6 Prevalence of BRCA1 mutations in unselected basal phenotype breast cancer compared with unselected triple negative breast cancer
What is the prevalence of BRCA1 mutations in unselected basal phenotype breast cancer compared with unselected triple negative breast cancer? [2017]
Why this is important
The association of breast cancer with BRCA1 mutations was originally with the basal phenotype. Although triple negative breast cancer has been used as a proxy for the basal phenotype, they do not fully overlap.
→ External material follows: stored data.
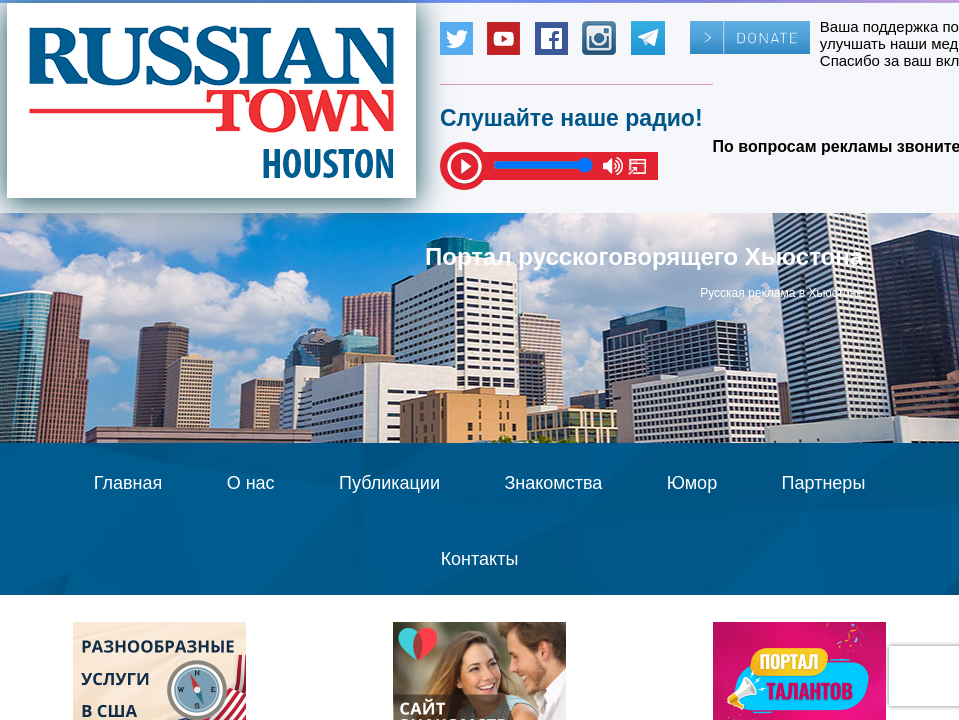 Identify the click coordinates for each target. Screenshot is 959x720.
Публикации (389, 483)
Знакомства (553, 483)
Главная (128, 483)
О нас (251, 483)
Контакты (480, 559)
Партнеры (824, 483)
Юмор (692, 483) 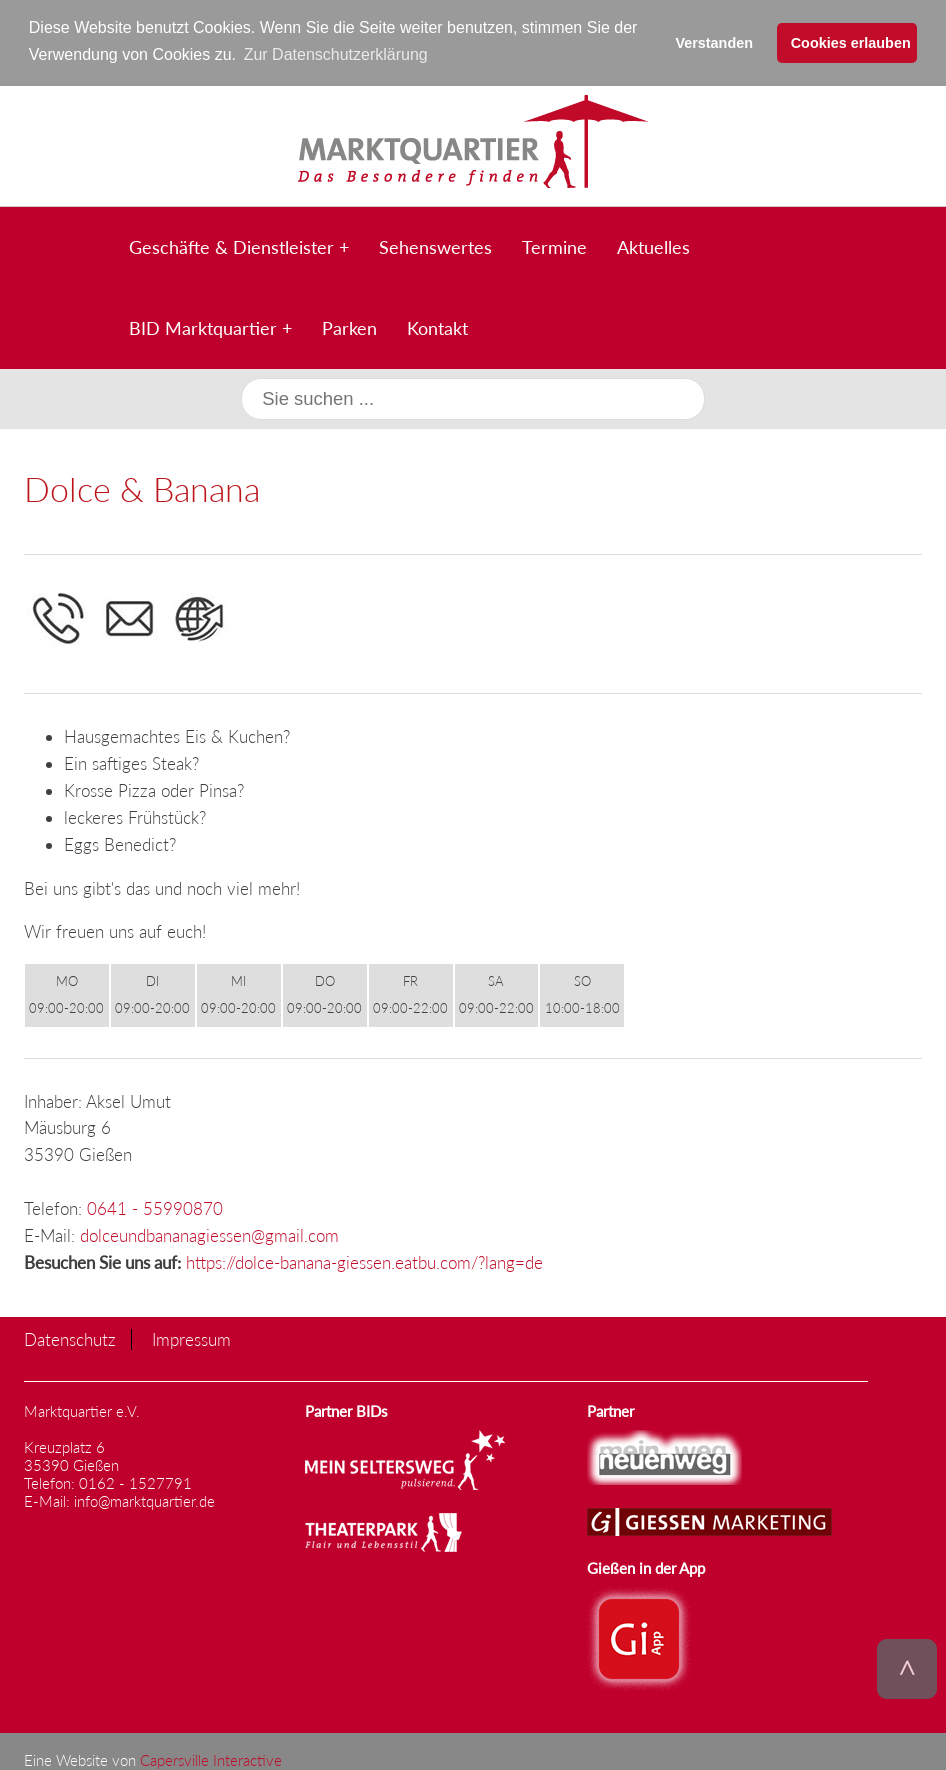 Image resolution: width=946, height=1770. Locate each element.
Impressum (191, 1338)
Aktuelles (653, 245)
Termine (554, 245)
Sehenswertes (435, 245)
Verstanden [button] (714, 43)
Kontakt (437, 326)
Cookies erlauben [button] (851, 43)
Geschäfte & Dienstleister (231, 245)
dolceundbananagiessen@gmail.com (209, 1234)
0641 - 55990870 (155, 1207)
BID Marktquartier (203, 326)
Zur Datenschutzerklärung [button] (336, 54)
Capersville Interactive (211, 1759)
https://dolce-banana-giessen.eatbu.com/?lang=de (364, 1261)
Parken (349, 326)
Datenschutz (70, 1338) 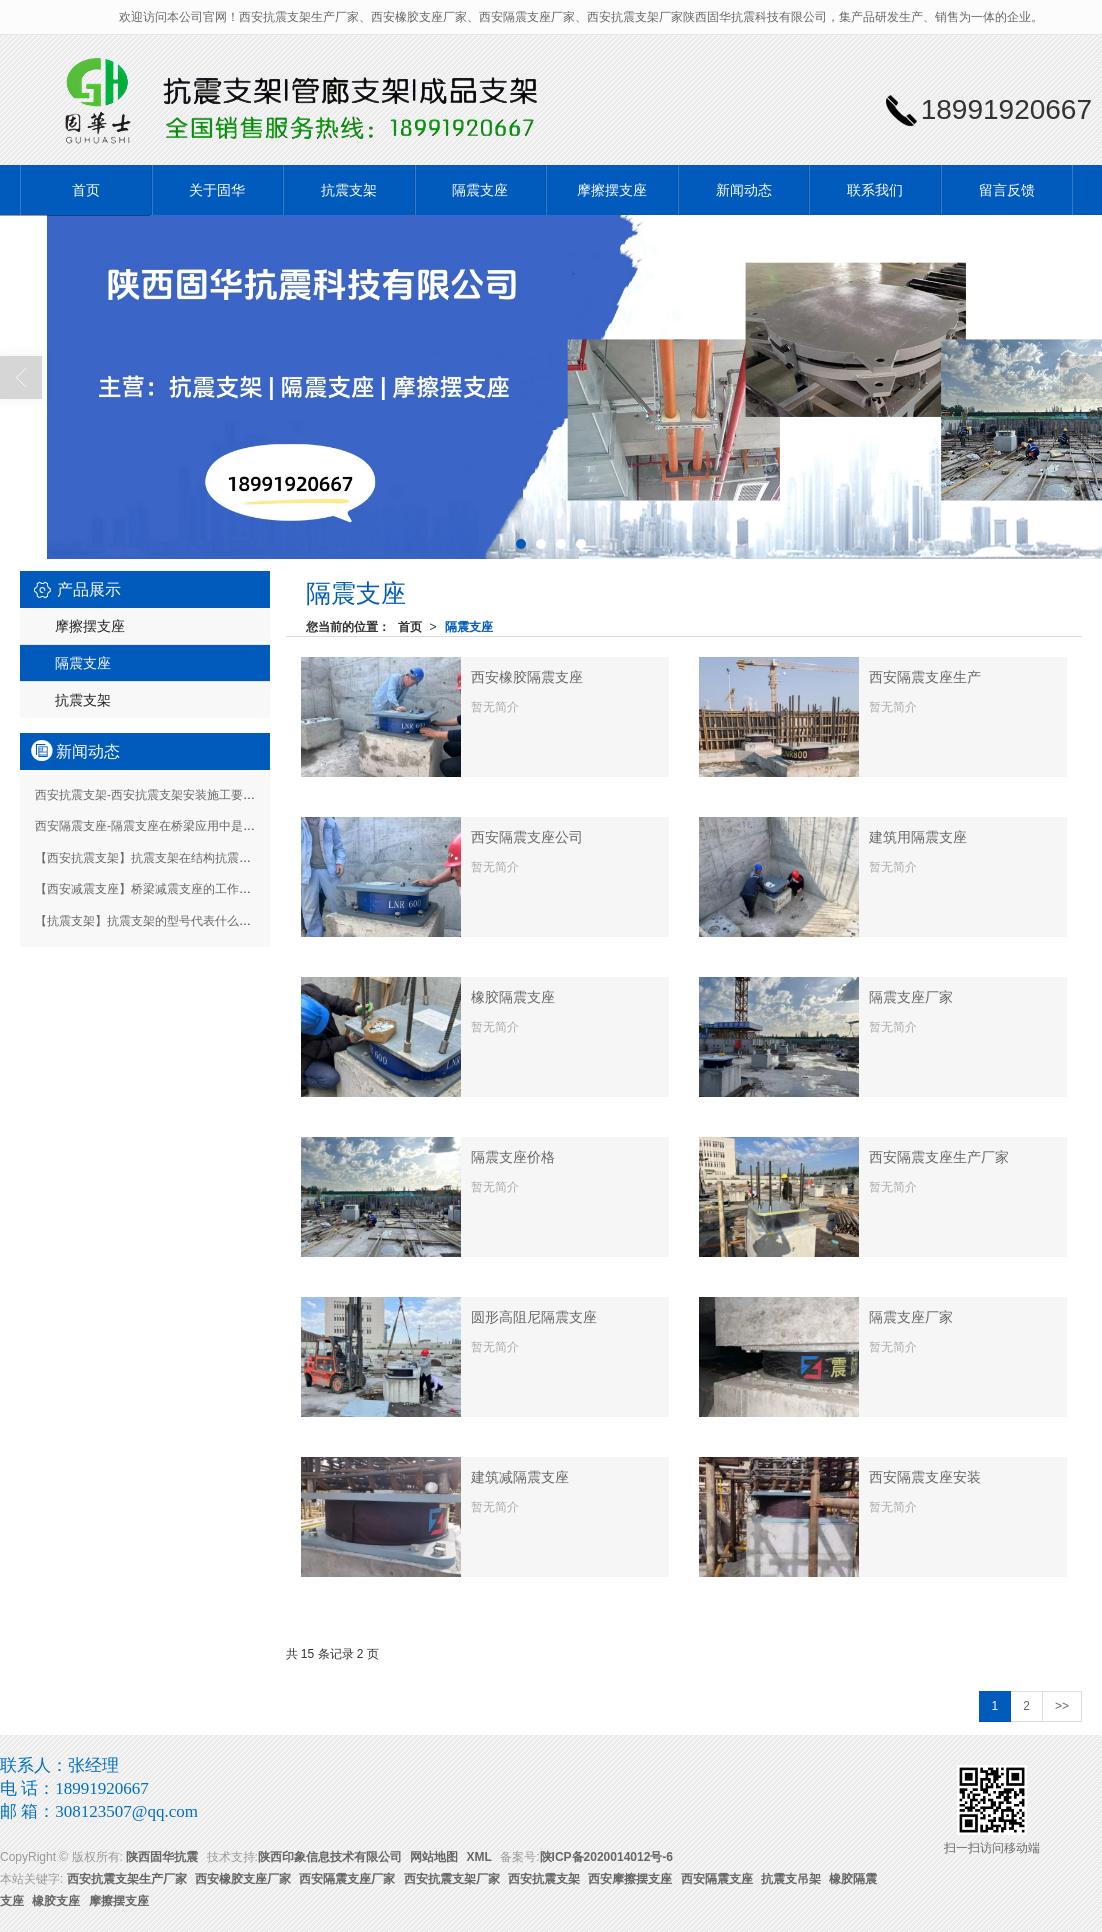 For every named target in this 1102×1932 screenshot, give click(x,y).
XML (479, 1857)
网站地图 (434, 1857)
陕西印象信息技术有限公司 (330, 1857)
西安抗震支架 (544, 1879)
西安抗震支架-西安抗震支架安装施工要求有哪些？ (169, 795)
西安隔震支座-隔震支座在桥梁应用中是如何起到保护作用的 (193, 826)
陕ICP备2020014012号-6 (606, 1857)
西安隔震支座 (717, 1879)
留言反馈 (1007, 190)
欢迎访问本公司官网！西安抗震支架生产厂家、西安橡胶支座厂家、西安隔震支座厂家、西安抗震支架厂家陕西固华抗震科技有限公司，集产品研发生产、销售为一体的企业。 (581, 17)
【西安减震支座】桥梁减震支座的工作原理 (149, 889)
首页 (86, 190)
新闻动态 (744, 190)
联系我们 (875, 190)
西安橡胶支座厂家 (243, 1879)
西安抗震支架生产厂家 (127, 1879)
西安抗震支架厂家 (452, 1879)
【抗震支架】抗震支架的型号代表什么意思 (149, 921)
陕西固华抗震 (162, 1857)
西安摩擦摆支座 (630, 1879)
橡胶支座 (56, 1901)
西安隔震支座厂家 (347, 1879)
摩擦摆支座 (612, 190)
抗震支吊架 (791, 1879)
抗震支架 (349, 190)
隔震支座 (480, 190)
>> (1062, 1706)
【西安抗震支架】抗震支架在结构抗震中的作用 (161, 858)
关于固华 (217, 190)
Badve et al. (2010) found that 71% of triple negative breast cancers were basal like and 77% of basal-like cancers were triple negative. Triple negative breast cancer has been adopted as a proxy for the basal phenotype because most pathology laboratories test for triple negative cancer as a standard. Rakha et al. (2009) found that the basal phenotype has a high positive predictive for the BRCA1 mutation. A study of the prevalence of BRCA1 mutations would be useful because we may be missing these in basal phenotype breast cancers that are not are not tested as standard. This information would indicate whether BRCA1 testing is helpful for basal phenotype cancers.